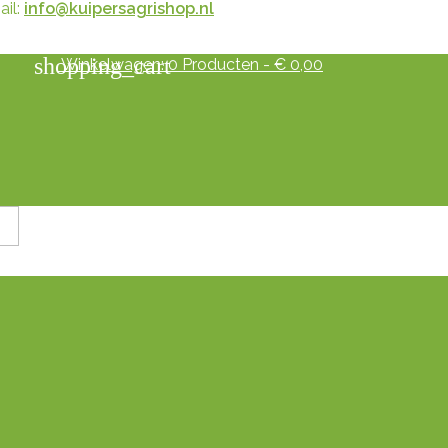
il:
info@kuipersagrishop.nl
shopping_cart
Winkelwagen:
0
Producten - € 0,00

#####

__The problem__.
If an entry holds a picture, leave the picture out and repeat the rest exactly.

__Exercise response__.
il:
info@kuipersagrishop.nl
shopping_cart
Winkelwagen:
0
Producten - € 0,00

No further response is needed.